[Page-level text extractions]

↓

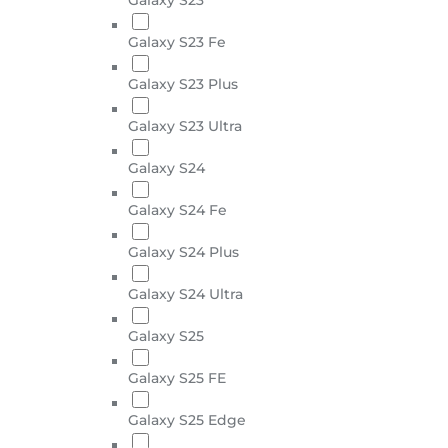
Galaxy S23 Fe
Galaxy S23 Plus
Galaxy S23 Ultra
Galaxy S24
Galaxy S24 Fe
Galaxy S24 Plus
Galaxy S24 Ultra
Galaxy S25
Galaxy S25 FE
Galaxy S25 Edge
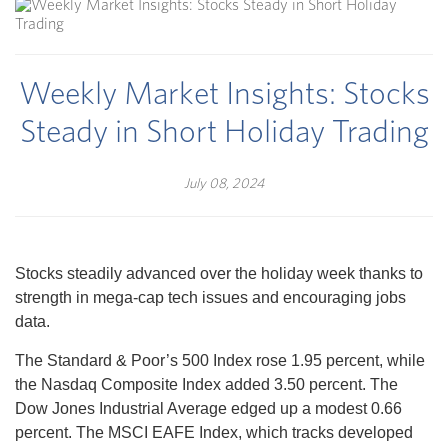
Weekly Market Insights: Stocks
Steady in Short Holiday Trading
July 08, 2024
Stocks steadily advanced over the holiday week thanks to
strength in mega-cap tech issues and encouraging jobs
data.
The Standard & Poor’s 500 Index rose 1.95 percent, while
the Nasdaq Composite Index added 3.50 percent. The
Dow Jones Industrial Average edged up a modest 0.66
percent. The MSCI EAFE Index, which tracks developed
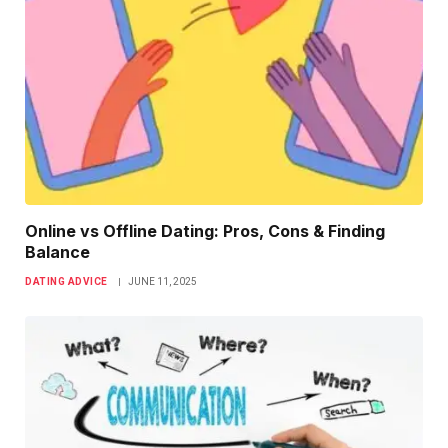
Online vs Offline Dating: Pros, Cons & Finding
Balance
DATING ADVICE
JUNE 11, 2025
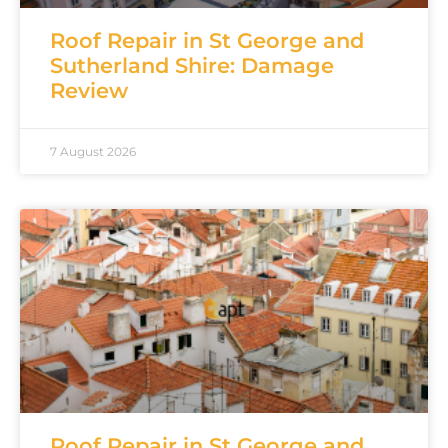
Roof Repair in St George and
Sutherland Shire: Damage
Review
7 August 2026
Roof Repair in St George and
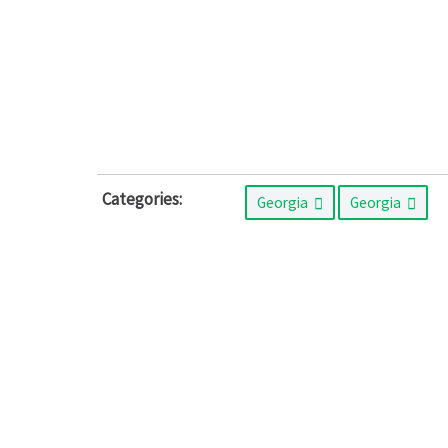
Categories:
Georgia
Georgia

↑

THE PROBLEM -
Give again, exactly, the lines starting at the first entry above and ending at the line with "Dow Jones Industrial"; please leave pictures out.

REPLY TO THE TASK -
Galaxy S23 Fe
Galaxy S23 Plus
Galaxy S23 Ultra
Galaxy S24
Galaxy S24 Fe
Galaxy S24 Plus
Galaxy S24 Ultra
Galaxy S25
Galaxy S25 FE
Galaxy S25 Edge
Weekly Market Insights: Stocks
Steady in Short Holiday Trading
July 08, 2024
Stocks steadily advanced over the holiday week thanks to
strength in mega-cap tech issues and encouraging jobs
data.
The Standard & Poor’s 500 Index rose 1.95 percent, while
the Nasdaq Composite Index added 3.50 percent. The
Dow Jones Industrial Average edged up a modest 0.66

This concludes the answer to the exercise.